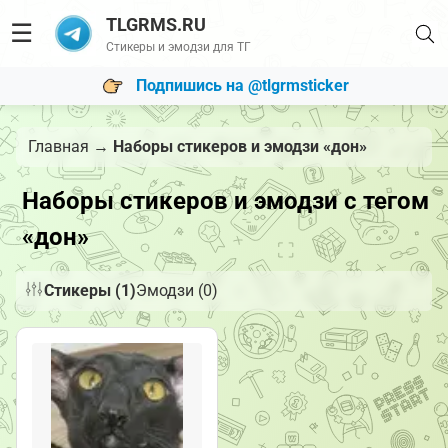
TLGRMS.RU
☰
Стикеры и эмодзи для ТГ
Подпишись на @tlgrmsticker
Главная
→
Наборы стикеров и эмодзи «дон»
Наборы стикеров и эмодзи с тегом
«дон»
Стикеры (1)
Эмодзи (0)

**Exercise requirements**
Reprint the data verbatim, pictures excluded.

**Answer below**
TLGRMS.RU
☰
Стикеры и эмодзи для ТГ
Подпишись на @tlgrmsticker
Главная
→
Наборы стикеров и эмодзи «дон»
Наборы стикеров и эмодзи с тегом
«дон»
Стикеры (1)
Эмодзи (0)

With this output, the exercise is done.